Pour le bruit, c’est beaucoup plus complexe. L’article de Baudin et al. rappelle que de nombreuses études ont démontré les effets néfastes de l’exposition au bruit sur la santé : troubles du sommeil, maladies cardiovasculaires, hypertension artérielle, altération des performances cognitives chez les enfants. Mais on sait aussi que la gêne liée au bruit est très fortement influencée par des éléments de perception subjective : les bruits « choisis » nous gênent beaucoup moins que les bruits « subis », et la télé du voisin peut nous être beaucoup plus désagréable que les bruits des conversations de personnes qui nous sont chères dans la pièce voisine, indépendamment du niveau sonore objectivement mesuré.
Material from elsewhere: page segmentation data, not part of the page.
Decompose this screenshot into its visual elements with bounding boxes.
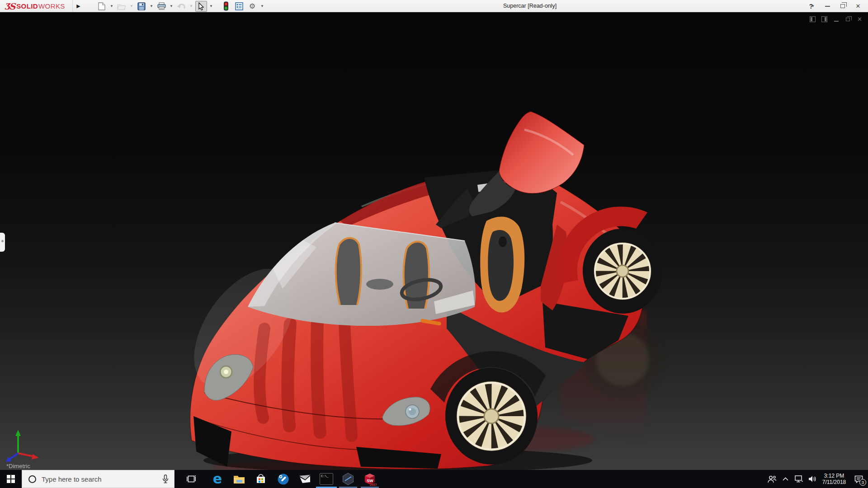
view-orientation-label: *Dimetric xyxy=(6,463,30,469)
doc-minimize-icon xyxy=(834,21,839,22)
minimize-icon xyxy=(825,6,830,7)
pane-right-button[interactable] xyxy=(821,15,828,23)
taskbar-settings-tool[interactable] xyxy=(273,470,293,488)
command-prompt-icon: C:\_ xyxy=(320,473,333,485)
close-icon: ✕ xyxy=(856,3,861,9)
solidworks-logo: ƷS SOLIDWORKS xyxy=(5,0,65,12)
save-caret[interactable]: ▼ xyxy=(149,1,154,12)
logo-text-works: WORKS xyxy=(38,2,65,10)
select-tool-caret[interactable]: ▼ xyxy=(208,1,214,12)
taskbar-command-prompt[interactable]: C:\_ xyxy=(316,470,337,488)
doc-close-button[interactable]: ✕ xyxy=(856,15,863,23)
main-toolbar: ▼ ▼ ▼ ▼ xyxy=(96,0,265,12)
traffic-light-icon xyxy=(223,1,229,11)
doc-restore-button[interactable] xyxy=(844,15,852,23)
microphone-icon[interactable] xyxy=(162,474,169,483)
undo-caret[interactable]: ▼ xyxy=(189,1,194,12)
gear-icon: ⚙ xyxy=(249,3,255,10)
cortana-icon xyxy=(28,475,36,483)
help-button[interactable]: ?▼ xyxy=(806,0,818,12)
tray-date: 7/11/2018 xyxy=(819,479,849,485)
mail-envelope-icon xyxy=(299,475,310,483)
people-icon xyxy=(768,475,776,483)
supercar-3d-model xyxy=(0,12,868,470)
start-button[interactable] xyxy=(0,470,22,488)
people-button[interactable] xyxy=(765,470,778,488)
taskbar-file-explorer[interactable] xyxy=(229,470,250,488)
pane-left-icon xyxy=(810,16,816,22)
print-caret[interactable]: ▼ xyxy=(169,1,174,12)
properties-list-icon xyxy=(235,2,243,10)
print-icon xyxy=(157,2,166,10)
undo-button[interactable] xyxy=(175,1,187,12)
open-document-caret[interactable]: ▼ xyxy=(129,1,134,12)
taskbar-search[interactable] xyxy=(22,470,175,488)
svg-text:2017: 2017 xyxy=(370,483,377,486)
document-window-controls: ✕ xyxy=(809,15,863,23)
taskbar-microsoft-edge[interactable]: e xyxy=(207,470,228,488)
task-view-icon xyxy=(187,475,196,483)
restore-icon xyxy=(840,4,845,8)
minimize-button[interactable] xyxy=(821,0,834,12)
volume-button[interactable] xyxy=(806,470,819,488)
undo-arrow-icon xyxy=(177,3,186,10)
solidworks-2017-icon: SW 2017 xyxy=(363,472,377,486)
open-folder-icon xyxy=(117,3,126,10)
ethernet-network-icon xyxy=(795,475,803,483)
new-document-icon xyxy=(98,2,105,10)
rebuild-button[interactable] xyxy=(220,1,232,12)
select-cursor-icon xyxy=(198,2,204,10)
search-input[interactable] xyxy=(42,475,162,483)
svg-text:SW: SW xyxy=(367,479,373,483)
taskbar-solidworks[interactable]: SW 2017 xyxy=(359,470,380,488)
select-tool-button[interactable] xyxy=(195,1,207,12)
taskbar-microsoft-store[interactable] xyxy=(250,470,271,488)
notification-count-badge: 3 xyxy=(859,479,866,486)
new-document-button[interactable] xyxy=(96,1,108,12)
taskbar-hexagon-app[interactable] xyxy=(338,470,359,488)
ds-logo-mark-icon: ƷS xyxy=(5,1,14,11)
taskbar-mail[interactable] xyxy=(294,470,315,488)
pane-right-icon xyxy=(821,16,827,22)
clock[interactable]: 3:12 PM 7/11/2018 xyxy=(819,473,849,485)
windows-logo-icon xyxy=(7,475,15,483)
hexagon-app-icon xyxy=(342,473,354,485)
store-icon xyxy=(256,474,266,484)
logo-text-solid: SOLID xyxy=(16,2,38,10)
panel-tab-dot-icon xyxy=(1,240,4,242)
collapsed-panel-tab[interactable] xyxy=(0,233,5,252)
show-hidden-icons-button[interactable] xyxy=(778,470,792,488)
file-properties-button[interactable] xyxy=(233,1,245,12)
titlebar: ƷS SOLIDWORKS ▶ ▼ ▼ ▼ xyxy=(0,0,868,12)
pane-left-button[interactable] xyxy=(809,15,816,23)
graphics-viewport[interactable]: ✕ *Dimetric xyxy=(0,12,868,470)
reference-triad xyxy=(3,427,46,463)
network-button[interactable] xyxy=(792,470,806,488)
chevron-up-icon xyxy=(783,477,788,481)
taskbar: e C:\_ xyxy=(0,470,868,488)
action-center-button[interactable]: 3 xyxy=(849,470,868,488)
help-caret-icon: ▼ xyxy=(811,4,815,8)
doc-minimize-button[interactable] xyxy=(832,15,840,23)
new-document-caret[interactable]: ▼ xyxy=(109,1,114,12)
speaker-icon xyxy=(808,475,816,483)
options-caret[interactable]: ▼ xyxy=(259,1,265,12)
task-view-button[interactable] xyxy=(181,470,202,488)
document-title: Supercar [Read-only] xyxy=(503,0,557,12)
file-explorer-icon xyxy=(233,474,245,484)
window-controls: ?▼ ✕ xyxy=(806,0,864,12)
edge-icon: e xyxy=(213,472,222,486)
doc-close-icon: ✕ xyxy=(857,16,862,22)
tray-time: 3:12 PM xyxy=(819,473,849,479)
driver-seat xyxy=(480,216,524,312)
save-button[interactable] xyxy=(136,1,147,12)
print-button[interactable] xyxy=(156,1,167,12)
open-document-button[interactable] xyxy=(116,1,127,12)
save-floppy-icon xyxy=(137,2,146,10)
wrench-circle-icon xyxy=(278,474,289,485)
menu-flyout-arrow-icon[interactable]: ▶ xyxy=(72,0,84,12)
close-button[interactable]: ✕ xyxy=(852,0,864,12)
restore-button[interactable] xyxy=(836,0,849,12)
system-tray: 3:12 PM 7/11/2018 3 xyxy=(765,470,868,488)
options-button[interactable]: ⚙ xyxy=(246,1,258,12)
Cette étude, confirmant les résultats de travaux réalisés à l’étranger, ne trouve pas de lien entre les niveaux modélisés d’exposition aux bruits des aéronefs et un indicateur de « mauvaise santé mentale », alors que ce dernier est corrélé à deux indicateurs, qui cherchent pour l’un à mesurer la « sensibilité au bruit » et l’autre « la gêne causée par le bruit ».

Les auteurs émettent quelques hypothèses sur la chaîne de causalité allant du bruit aux effets étudiés. Ils le font avec une certaine prudence, y compris sur le sens de la causalité puisqu’ils reconnaissent que « les personnes extrêmement gênées risquent davantage de souffrir de problèmes de santé psychologiques, mais il est également possible que les personnes souffrant de problèmes de santé psychologiques risquent davantage d’être ennuyées et d’être plus disposées à attribuer leurs symptômes au bruit ».

Ils évoquent toutefois la possibilité que la sensibilité soit un facteur modérateur de la gêne, alors même qu’on peut se demander si les outils utilisés permettent réellement de distinguer sans ambiguïté ces deux notions. La sensibilité au bruit a été évaluée à l’aide de la question suivante: « En ce qui concerne le bruit en général, par rapport aux personnes autour de vous, pensez-vous que vous êtes : moins sensible, aussi sensible que, ou plus sensible que les personnes de votre entourage ? ». La gêne causée par le bruit des avions a été évaluée par une question standard selon une échelle de réponse verbale à cinq points, recommandée par la Commission internationale sur les effets biologiques du bruit (ICBEN) : « En pensant aux 12 derniers mois lorsque vous êtes à la maison, combien le bruit des avions vous ennuie-t-il, vous dérange-t-il ou vous agace-t-il ? ». Il y avait cinq réponses possibles : extrêmement, beaucoup, modérément, légèrement ou pas du tout.

Ce qui paraît établi en revanche, c’est qu’à niveau égal d’exposition au bruit des avions, on peut souffrir plus ou moins, au sens psychiatrique, selon la manière dont on perçoit ce bruit. Il est un peu frustrant que l’article se termine par un sempiternel : « des recherches supplémentaires sont nécessaires pour démêler les possibles effets du bruit, de la sensibilité au bruit et de la gêne occasionnée par le bruit sur les problèmes de santé psychologiques, ainsi que la manière dont ces facteurs sont liés. ». On aurait préféré avoir l’avis des auteurs sur ce que les médecins et les pouvoirs publics pourraient faire, en pratique, de cet élément de connaissance.

Georges Salines

 

 

 


Publication analysée :

*Baudin C1, Lefèvre M, Champelovier P, Lambert J, Laumon B, Evrad A-S. Aircraft noise and psychological ill-health: the results of a cross-sectional study in France. Int J Environ Res Public Health 2018 ; 15. pii : E1642. doi : 10.3390/ijerph15081642

1 Université Lyon, Université Claude Bernard Lyon1, IFSTTAR, UMRESTTE, UMR T-9405, Bron, France.